Depuis quelques années, les loges de vigne, ces petites cabanes typiques des coteaux champenois, sont devenues étonnamment tendance. Autrefois simples abris pour les outils ou refuges pour les vignerons face aux intempéries, elles sont désormais au cœur d’un engouement mêlant restauration, innovation architecturale, voire un peu de stratégie marketing.
Construites dès le XVIe siècle. Très répandues au XIXe. Ces modestes édifices en pierre, brique ou bois étaient purement utilitaires. L’arrivée de la mécanisation au XXe siècle les avait rendues obsolètes. Beaucoup furent abandonnées.
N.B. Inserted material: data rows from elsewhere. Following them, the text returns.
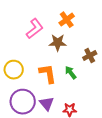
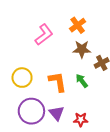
brown star: (58, 43) -> (82, 49), moved

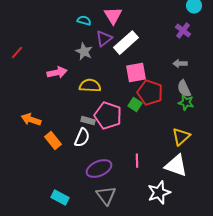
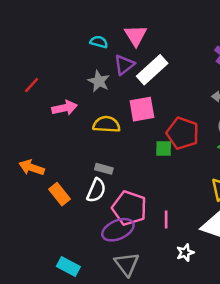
red line: (17, 53) -> (32, 85), moved
pink square: (136, 73) -> (142, 109), moved
green square: (135, 105) -> (164, 148), turned -32
pink pentagon: (108, 116) -> (129, 208), moved
white star: (159, 193) -> (185, 253), moved, size x0.6

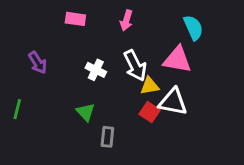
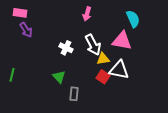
pink rectangle: (75, 19) -> (20, 13), moved
purple arrow: (38, 63) -> (26, 30), moved

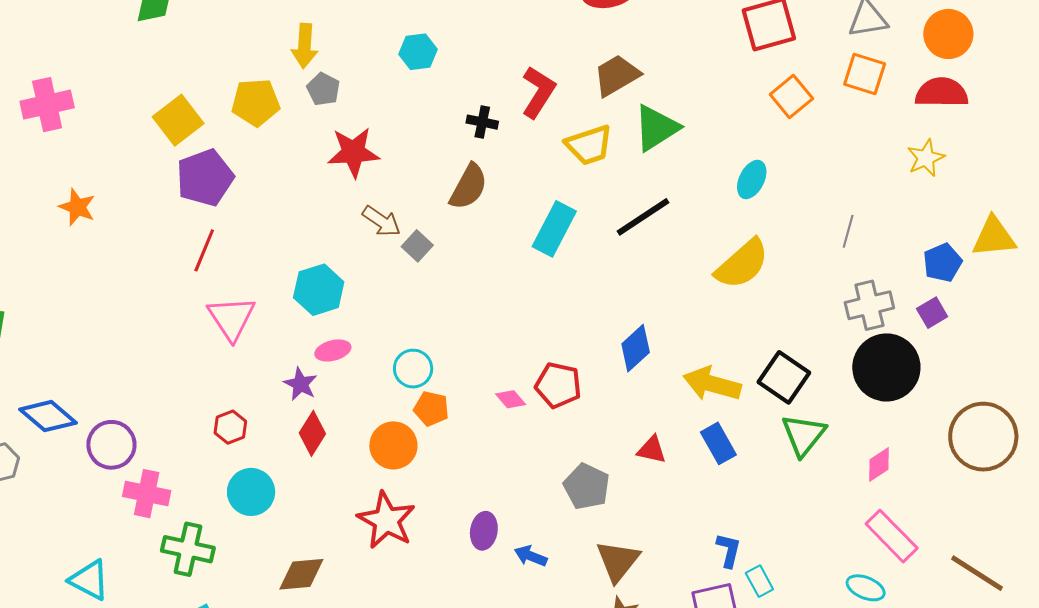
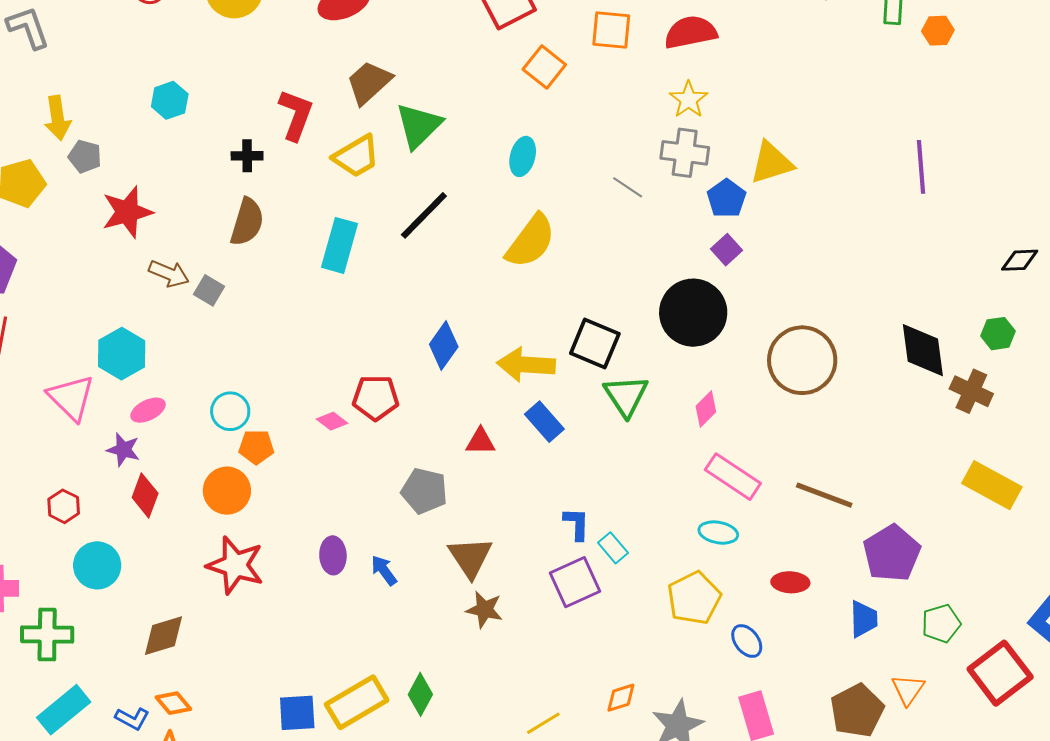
gray line: (848, 231) -> (628, 187), turned -60
gray cross: (869, 305) -> (685, 153), moved, turned 33
pink triangle: (232, 318) -> (71, 398), moved
blue arrow: (531, 556) -> (384, 570), turned 44

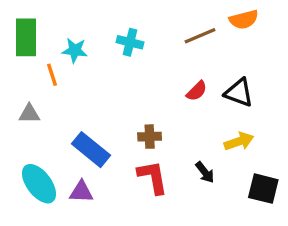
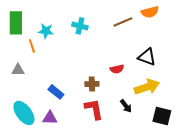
red semicircle: (197, 91) -> (117, 69), moved, turned 32
yellow arrow: (239, 141) -> (147, 87), size x1.4
blue rectangle: (91, 150) -> (56, 92), size x0.7

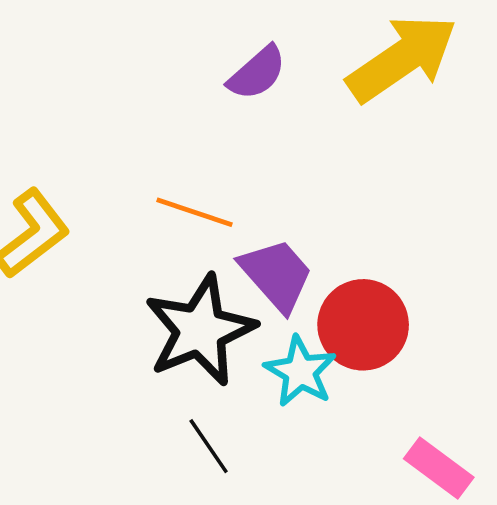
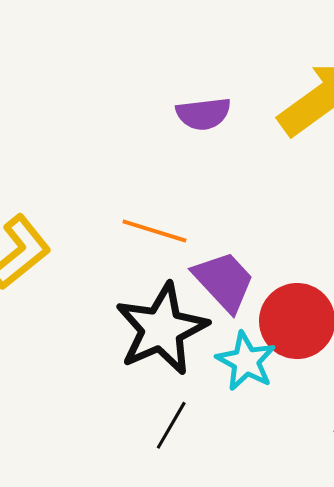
purple semicircle: (257, 73) -> (203, 114), turned 36
black line: (209, 446) -> (171, 425), turned 66

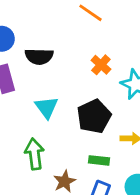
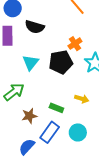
black pentagon: (94, 116) -> (61, 62), moved
green arrow: (34, 154) -> (14, 92), turned 45

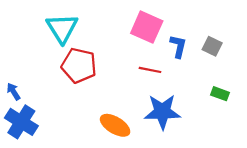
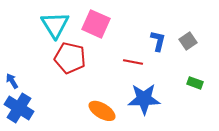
pink square: (147, 27) -> (96, 24), moved
gray square: (212, 46) -> (188, 41), turned 30

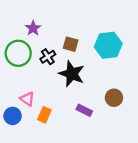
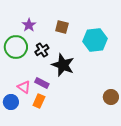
brown square: (71, 44) -> (62, 27), moved
brown circle: (114, 98) -> (111, 97), moved
purple rectangle: (84, 110) -> (42, 83), moved

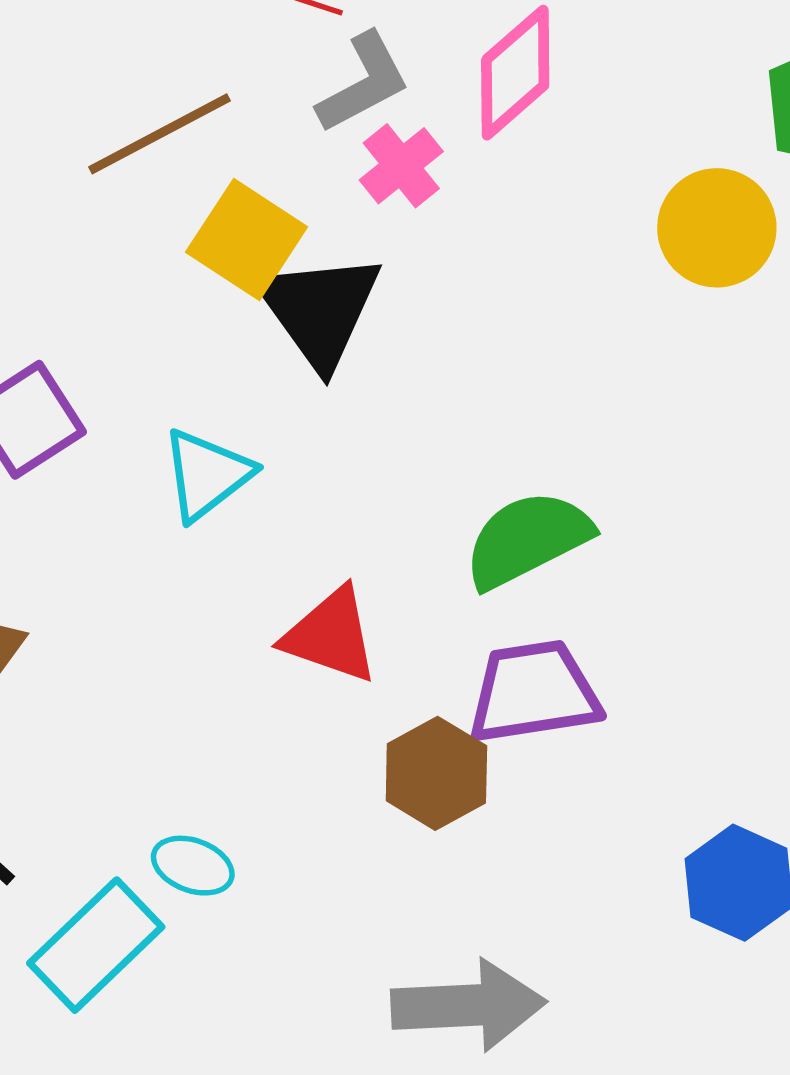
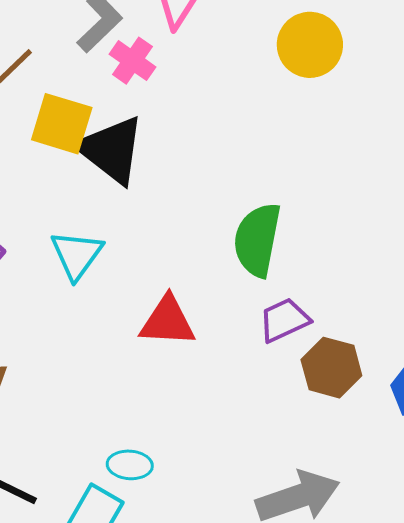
green semicircle: (527, 539) -> (257, 240), turned -36
purple trapezoid: (534, 692) -> (284, 320), size x0.7
brown hexagon: (436, 773) -> (331, 368), moved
Aujourd’hui, environ 200 loges subsistent en Champagne. Elles deviennent, malgré elles, de véritables symboles à la mode. Le regain d’intérêt ? Il s’explique notamment par la reconnaissance patrimoniale, après l’inscription des Coteaux, Maisons et Caves de Champagne à l’UNESCO en 2015. On peut même avoir l’impression que chaque maison ou vigneron souhaite vouloir désormais posséder « sa » loge. Cela alimente une forme de concurrence esthétique et symbolique. Pour la plus grande gloire de la Champagne !
Ainsi ces cabanes sont devenues incontournables. On les recherche, on les photographie, on s’y photographie, on y déguste. Elles sont instagrammables ! Certaines maisons, comme Krug à Trépail, les transforment en lieux élégants pour recevoir des invités privilégiés. À Vertus, la famille Mailliard a rebâti une loge panoramique. Elle a utilisé des matériaux recyclés familiaux, tels que des pupitres de remuage ou des poutres anciennes. Quant à Bollinger, c’est une cabane en miroir, bois et briques qui rayonne à Avenay-Val d’Or. Bref, il y en a pour tous les goûts et de tous les styles.
Authenticité ou effet de mode
L’aspect « tendance » s’accentue encore Depuis 2017, le programme pédagogique « Architecture & Champagne », initié par la Maison de l’Architecture de Champagne-Ardenne et la communauté d’agglomération de Châlons, organise chaque année un atelier intensif avec le défi Architecture en Champagne. Des étudiants en architecture y conçoivent et bâtissent des loges contemporaines dans le vignoble. En quelques éditions, plus de trente loges ont vu le jour. De Polisy à Aÿ, en passant par Verzy, Chouilly ou Vertus. Coopératives viticoles, vignerons indépendants et grandes maisons de négoce participent au mouvement. En 2025, cinq nouvelles loges sont nées (lire ci-dessous). Fruit du travail de 16 jeunes architectes lors d’une université d’été de deux semaines. Chaque année, des créations innovantes émergent. À Vanault-le-Châtel, la loge « Fenêtre sur Champagne » est devenue emblématique. À Polisy ou Aÿ, d’autres cabanes réinterprètent audacieusement ces édifices ruraux.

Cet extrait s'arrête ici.